Instructions to follow. Within the data below, copy each line where the string "your" is found.

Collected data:
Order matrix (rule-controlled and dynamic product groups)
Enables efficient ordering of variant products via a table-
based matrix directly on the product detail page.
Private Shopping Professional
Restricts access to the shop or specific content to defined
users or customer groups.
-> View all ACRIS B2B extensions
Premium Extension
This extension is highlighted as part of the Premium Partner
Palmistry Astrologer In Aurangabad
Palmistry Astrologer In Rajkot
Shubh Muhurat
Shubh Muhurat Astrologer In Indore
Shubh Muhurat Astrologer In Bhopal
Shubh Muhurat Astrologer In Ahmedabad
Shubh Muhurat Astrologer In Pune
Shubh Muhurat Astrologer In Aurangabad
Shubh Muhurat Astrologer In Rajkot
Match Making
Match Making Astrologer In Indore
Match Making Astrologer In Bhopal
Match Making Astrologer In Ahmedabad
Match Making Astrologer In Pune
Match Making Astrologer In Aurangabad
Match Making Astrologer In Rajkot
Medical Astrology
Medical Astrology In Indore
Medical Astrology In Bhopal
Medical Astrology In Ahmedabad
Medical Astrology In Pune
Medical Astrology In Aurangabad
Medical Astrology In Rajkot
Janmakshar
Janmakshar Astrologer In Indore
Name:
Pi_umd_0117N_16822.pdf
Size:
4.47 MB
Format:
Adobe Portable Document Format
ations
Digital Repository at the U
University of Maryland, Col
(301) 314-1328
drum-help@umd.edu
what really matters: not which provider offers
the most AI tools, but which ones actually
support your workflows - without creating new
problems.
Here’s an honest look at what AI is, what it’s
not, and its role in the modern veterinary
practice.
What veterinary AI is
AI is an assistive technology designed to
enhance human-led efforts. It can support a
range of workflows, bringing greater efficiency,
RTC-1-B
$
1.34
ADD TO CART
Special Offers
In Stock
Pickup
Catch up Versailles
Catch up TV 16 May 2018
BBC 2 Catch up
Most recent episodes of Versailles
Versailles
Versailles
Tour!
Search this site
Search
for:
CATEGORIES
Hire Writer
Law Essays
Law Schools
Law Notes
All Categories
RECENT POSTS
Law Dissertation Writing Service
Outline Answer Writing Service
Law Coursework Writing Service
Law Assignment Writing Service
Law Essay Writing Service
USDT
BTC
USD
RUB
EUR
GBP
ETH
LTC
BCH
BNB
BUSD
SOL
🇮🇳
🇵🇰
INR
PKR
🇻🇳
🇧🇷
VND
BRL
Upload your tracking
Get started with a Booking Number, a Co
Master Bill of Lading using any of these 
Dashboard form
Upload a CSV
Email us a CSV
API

Response to this exercise.
support your workflows - without creating new
Upload your tracking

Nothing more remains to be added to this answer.